Therapy and alternatives
Up to 20% of patients have a relatively mild form of MS and may not need drug treatment, but it is impossible to predict who they are. Blackstone states that it is important for patients to recognize an impending relapse—common indicators are fatigue and “a heightened sense of vulnerability, as if the person can tell something bad is going to happen”—and not try to work through a relapse. “It’s better to rest” and “avoid engaging in strenuous activity,” she suggests.
If relapse symptoms warrant, corticosteroids can be used to speed recovery and possibly to delay or prevent another relapse. The other critically important aspect of therapy involves managing symptoms. Depending upon the stage and severity of the disease, symptoms may include fatigue, dizziness, vision changes, spasticity, weakness, tremors, numbness, balance problems, pain, depression, constipation and speech difficulties.

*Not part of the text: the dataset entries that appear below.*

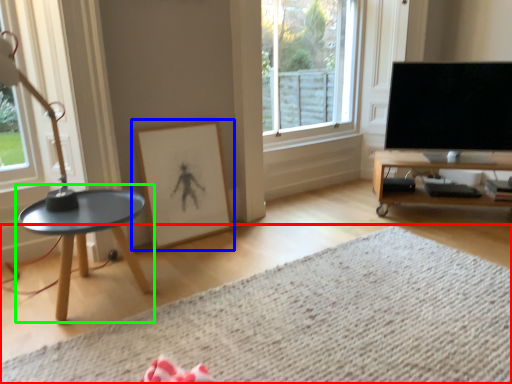 Question: Which object is positioned closest to plain (highlighted by a red box)? Select from picture frame (highlighted by a blue box) and coffee table (highlighted by a green box).

Choices:
 (A) picture frame
 (B) coffee table

Answer: (B) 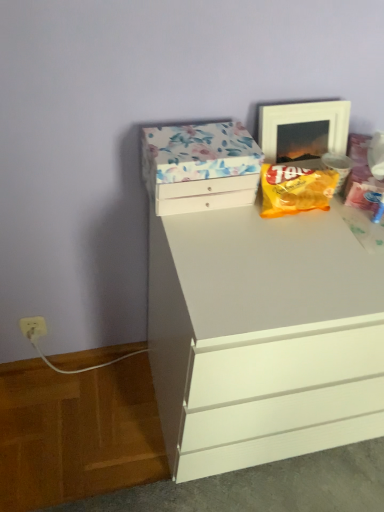 This screenshot has width=384, height=512. Find the location of `free point in front of white glossy picture frame at upper right`. free point in front of white glossy picture frame at upper right is located at coordinates (311, 226). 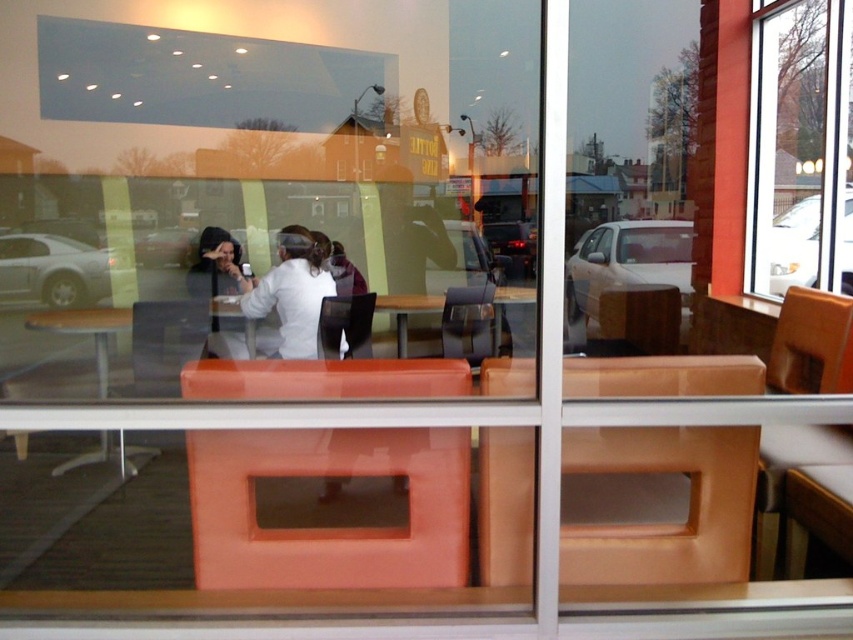 You are standing at the entrance of the dining establishment and looking through the large windows. You notice two points marked on the window glass. The first point is at coordinate point (x=769, y=273) and the second is at point (x=289, y=310). From your vantage point, which point is closer to you?

Point (x=289, y=310) is closer to you because the description states that point (x=769, y=273) is behind point (x=289, y=310), meaning the latter is in front and thus nearer.

You are a customer waiting to be seated. You notice the transparent glass window at upper right and the white matte shirt at center. Which object is closer to you as you stand facing the entrance?

The transparent glass window at upper right is closer to you than the white matte shirt at center, which is positioned behind it.

You are a delivery person standing at the entrance of the dining establishment. You need to place a large package that is 4 meters long on the floor near the transparent glass window at upper right. Considering the space between you and the window, is there enough room to maneuver the package to the window without hitting any obstacles?

The distance between the transparent glass window at upper right and the camera is 4.50 meters. Since the package is 4 meters long, there is sufficient space to maneuver it to the window without obstacles as the available space is longer than the package. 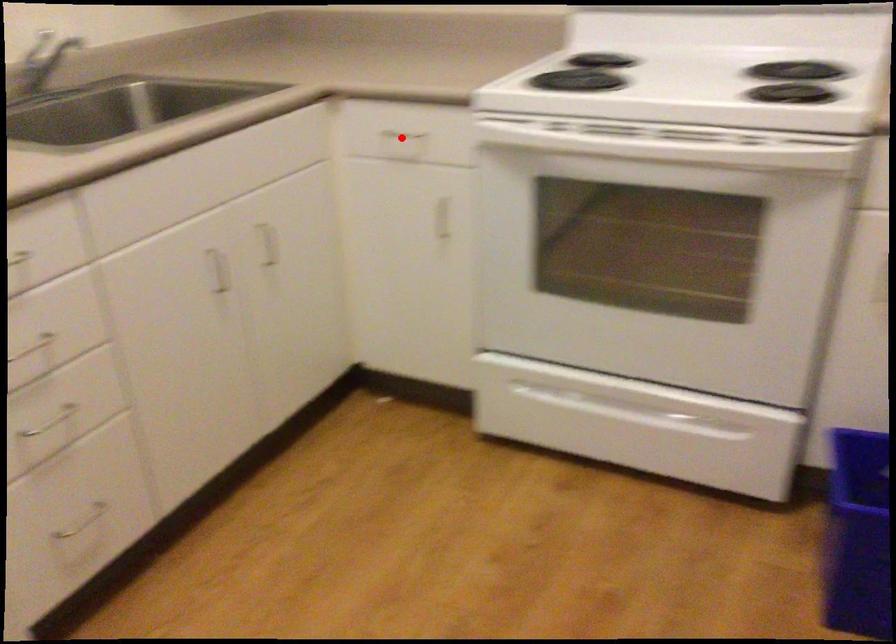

Measures may be taken to reduce disability from these symptoms, such as physical, occupational and speech therapy and psychotherapy; avoiding heat; getting adequate rest; and learning to listen to one’s limitations.
At one point or another, most MS patients also seek out, and often benefit from, complementary and alternative medicine, such as acupuncture, dietary supplements, biofeedback, meditation, guided imagery, tai chi, cooling therapy, yoga, therapeutic touch and electromagnetic therapy.